As empresas têm até segunda-feira (18) para informar quais medidas adotaram após denúncias de tarifas elevadas. Algumas já responderam, mas a DPE só avaliará novas ações, incluindo possível ação coletiva, após receber todas as respostas.
Cássio Bitar, coordenador do Núcleo de Defesa do Consumidor (Nudecon) da Defensoria, destacou que alguns anunciantes sinalizaram a intenção de reduzir os valores. Ainda assim, há registros de preços acima do permitido. Ele ressaltou que campanhas de orientação e educação sobre direitos dos consumidores ajudaram a promover ajustes voluntários por parte dos anfitriões.

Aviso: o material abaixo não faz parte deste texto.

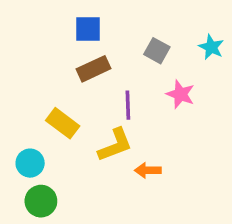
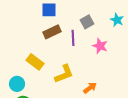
gray square: (157, 51) -> (87, 22), turned 32
purple line: (128, 105) -> (73, 38), moved
orange arrow: (148, 170) -> (90, 88), moved, turned 144

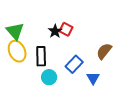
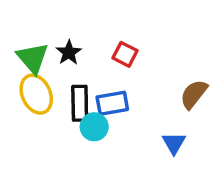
black star: (55, 31) -> (69, 53), moved
blue rectangle: (74, 64) -> (112, 103), moved, turned 36
cyan circle: (49, 77) -> (94, 127), moved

Hospedagens em residências representam 60% dos leitos disponíveis para a COP 30, e os altos valores têm sido tema de discussões entre autoridades locais e representantes de países participantes.
As recomendações incluem: notificar anunciantes que cobrem mais de três vezes a média de alta temporada; conceder 48 horas para correção; suspender anúncios caso não haja ajuste; e informar consumidores sobre preços de mercado para acomodações semelhantes.
As plataformas afirmam que não têm poder para alterar preços, atuando apenas como intermediárias. O Airbnb destacou ações de conscientização junto aos anfitriões, a Decolar reforçou que segue a legislação e não interfere nos valores, e a Booking informou que não pode excluir parceiros unilateralmente.
Além disso, a Secretaria Nacional do Consumidor (Senacon) mantém um processo administrativo em andamento desde junho para investigar possíveis práticas abusivas.